Weight continued to rise in a smaller subset of people followed through 144 weeks. At that point, the average gain among men reached 7.2 kg (about 16 pounds) in the dolutegravir/TAF/emtricitabine group, 5.5 kg (about 12 pounds) in the dolutegravir/TDF/lamivudine group and 2.6 kg (about 6 pounds) in the efavirenz/TDF/emtricitabine group. Among women, the average 144-week gain was 12.3 kg (about 27 pounds), 7.4 kg (about 16 pounds) and 5.5 kg (about 12 pounds), respectively.

Looking at body composition, the researchers found that the weight gain consisted largely of fat rather than lean muscle mass and was primarily distributed in the torso and limbs. Fat gain was significantly greater among women compared with men. What’s more, people taking the dolutegravir-based regimens were more likely to develop metabolic syndrome, a cluster of cardiovascular risk factors that include abdominal fat, high blood pressure, and abnormal blood glucose and blood fat levels.

Another research group performed a systematic review of adverse pregnancy outcomes related to obesity in an effort to estimate the impact of antiretroviral treatment. Based on the ADVANCE results, they calculated that for every 1,000 pregnant women, 140 of those treated with dolutegravir/TAF/emtricitabine and 80 of those treated with dolutegravir/TDF/emtricitabine for 96 weeks would develop obesity.

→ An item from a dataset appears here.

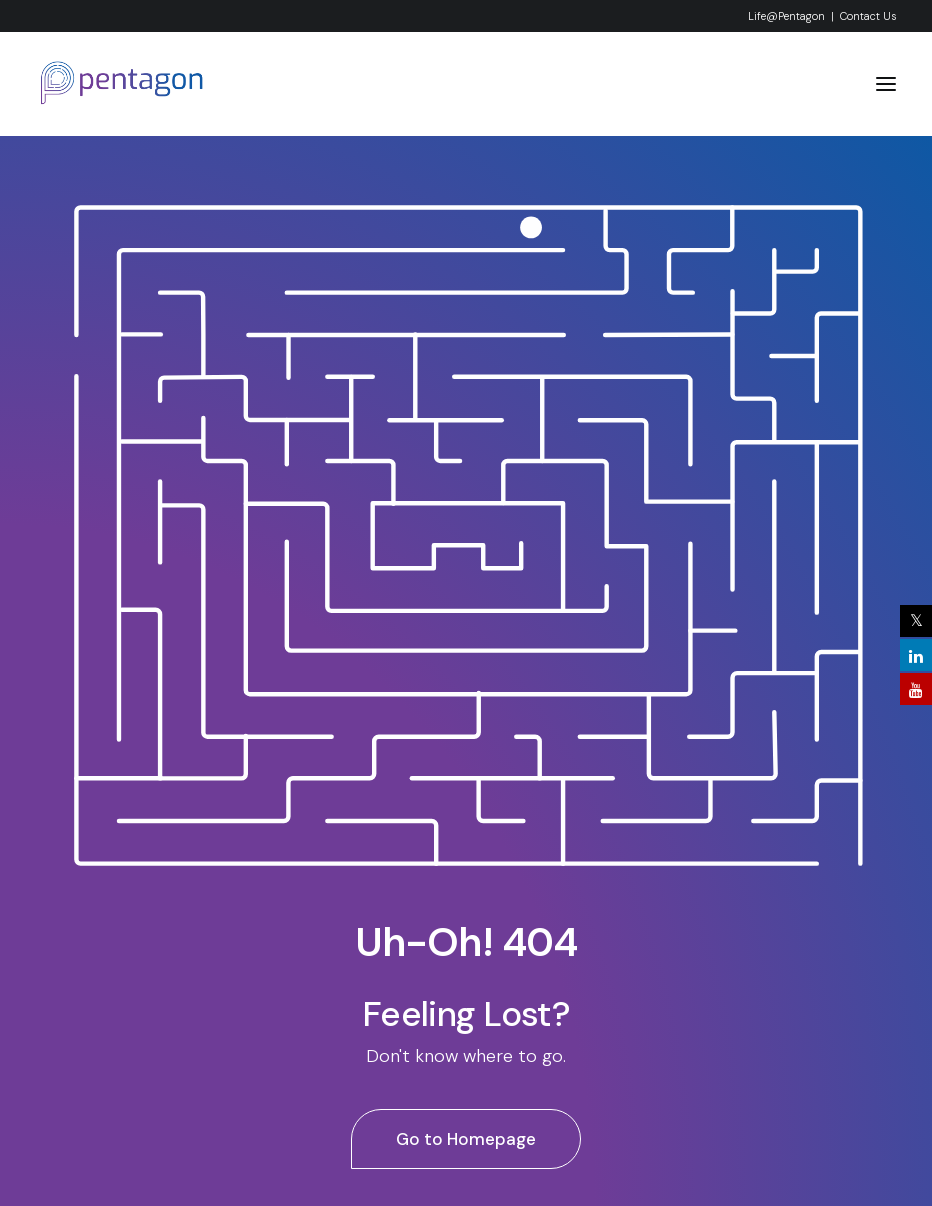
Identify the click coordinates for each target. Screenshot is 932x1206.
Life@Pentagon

Using these figures, they estimated that there could be an additional 77 adverse birth outcomes linked to dolutegravir/TAF/emtricitabine and 41 such outcomes linked to dolutegravir/TDF/emtricitabine. In the dolutegravir/TAF/emtricitabine group, these included an additional 19 Cesarean deliveries, 11 more cases of gestational hypertension, seven cases of gestational diabetes, 20 infants large for their gestational age (an effect of maternal diabetes), 10 more cases of preeclampsia and three additional preterm births.

Finally, another study analyzed more than 600 African adolescents (ages 10 to 19) who switched to a dolutegravir-based regimen, mostly taken with TDF and lamivudine. This study also saw an increasing likelihood of weight gain over time, with the odds of overweight or obesity rising by about 1% for every additional day on dolutegravir.

Taken together, these studies confirm prior research linking dolutegravir and weight gain, especially among women. Treatment-associated weight gain is still poorly understood—experts do not yet know what causes it or how best to manage it—but this is an active area of research, as overweight and obesity raise the risk of cardiovascular disease, diabetes and other health problems.